My gf always wants to go to Howards (bit out of centre at end of docks) but I'm not too keen on small restaurants...

edit: only the HdeV will be more than 40 quid a head (and some of their wines cost hundreds) - nearly every other place I know in Bristol has entrees below 20 quid.


----------



## WasGeri (Oct 24, 2005)

J77 said:
			
		

> Hotel de Vin's touted in some places as one of the best restaurant in the UK - and it is nice in there



It has a very nice ambience but I wouldn't say the food is the best I've ever eaten. It's decent, but not outstanding - in my opinion, anyway.


----------



## easy g (Oct 24, 2005)

Sunspots said:
			
		

> Bell's Diner?



Bell's Diner...that's it

he swears by it...and he likes his tucker 

(I'm looking forward to going back to the one-stop thali sooner rather than later!)


----------



## bristol_citizen (Oct 24, 2005)

easy g said:
			
		

> Bell's Diner...that's it
> 
> he swears by it...and he likes his tucker
> 
> (I'm looking forward to going back to the one-stop thali sooner rather than later!)



Unfortunately Chris Wickes at Bell's Diner went all Heston Blumenthal a couple of years back. If you like very small portions of weird food it's great. Otherwise...
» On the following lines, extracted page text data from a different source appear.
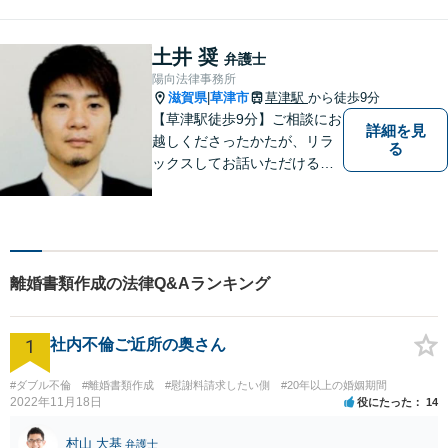
す。お悩みの方は、一度お問
い合わせください。
土井 奨
弁護士
陽向法律事務所
滋賀県
草津市
草津駅
から徒歩9分
|
【草津駅徒歩9分】ご相談にお
詳細を見
越しくださったかたが、リラ
る
ックスしてお話いただけるよ
うな対応を心がけておりま
す。法的トラブルに対して弁
護士が力になれることは多い
です。 ご相談を躊躇われてい
る方もお気軽に、ご相談にい
離婚書類作成の法律Q&Aランキング
らしてください。
1
社内不倫ご近所の奥さん
#ダブル不倫
#離婚書類作成
#慰謝料請求したい側
#20年以上の婚姻期間
2022年11月18日
役にたった
14
村山 大基
弁護士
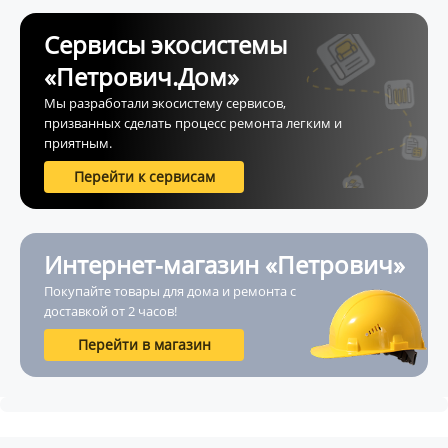
Сервисы экосистемы
«Петрович.Дом»
Мы разработали экосистему сервисов,
призванных сделать процесс ремонта легким и
приятным.
Перейти к сервисам
Интернет-магазин «Петрович»
Покупайте товары для дома и ремонта с
доставкой от 2 часов!
Перейти в магазин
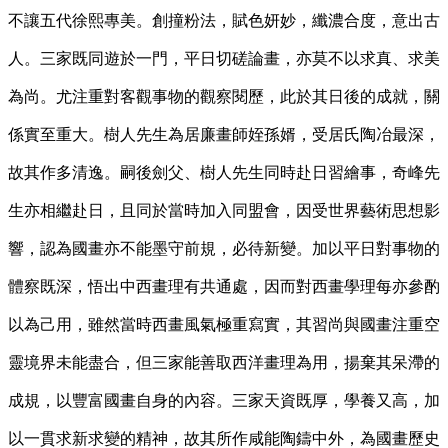
不讓五代徐熙專美。創撞粉法，賦色妍妙，纖濃合度，意出古
人。三家既同遊於一門，平日切磋論畫，亦莫不以求真、求美
為尚。尤注重對客觀事物的觀察閱歷，此於其日後的成就，關
係實至重大。樹人先生為居廉畫師姪孫婿，受居氏陶冶最深，
故其作多清逸。嗣後劍父、樹人先生同時赴日習繪事，奇峰先
生亦相繼赴日，且同於當時加入同盟會，因受世界藝術思想影
響，認為國畫亦不能墨守前規，必待新變。加以平日對事物的
體察既深，悟出中西畫理有共通處，因而對西畫學理每亦參酌
以為己用，雖然當時西畫風氣極重寫實，其習尚與國畫注重空
靈境界未能盡合，但三家能善取西洋畫理為用，揚棄其呆滯的
成規，以豐富國畫自身的內容。三家天資既厚，學養又高，加
以一貫求新求變的精神，故其所作咸能陶鑄中外，為國畫歷史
Mind you last time we went there Mrs Citizen had a staple in her food. It was great, we got loads of free booze and had a real laugh. It really cheered the night up as it was well po-faced in there.


----------



## DaveCinzano (Oct 24, 2005)

Geri said:
			
		

> not that I am obsessed with deserts or anything


----------



## J77 (Oct 24, 2005)

bristol_citizen said:
			
		

> Unfortunately Chris Wickes at Bell's Diner went all Heston Blumenthal a couple of years back. If you like very small portions of weird food it's great. Otherwise...


I saw they have a snazzy new-look logo as well


----------



## J77 (Oct 24, 2005)

Geri said:
			
		

> It has a very nice ambience but I wouldn't say the food is the best I've ever eaten. It's decent, but not outstanding - in my opinion, anyway.


Yeah - I think the general setting, the big room plus the cigar bar, make it stand out from other restaurants - I like spacious restaurants - the food's second on my priority list


----------



## bristol_citizen (Oct 24, 2005)

J77 said:
			
		

> Yeah - I think the general setting, the big room plus the cigar bar, make it stand out from other restaurants - I like spacious restaurants - the food's second on my priority list



They do a good line in Absinthe cocktails too!


----------



## Zaskar (Oct 27, 2005)

Bells Diner ? Not for me.
Hotel Du Vin, as Geri says, best atmosphere by miles, well sexy and special but for me also the food aint quite up to the standard of some of the others mentioned.  I think Jamesons does better nosh but for the whole romantic thing I would choose hotel dv .


----------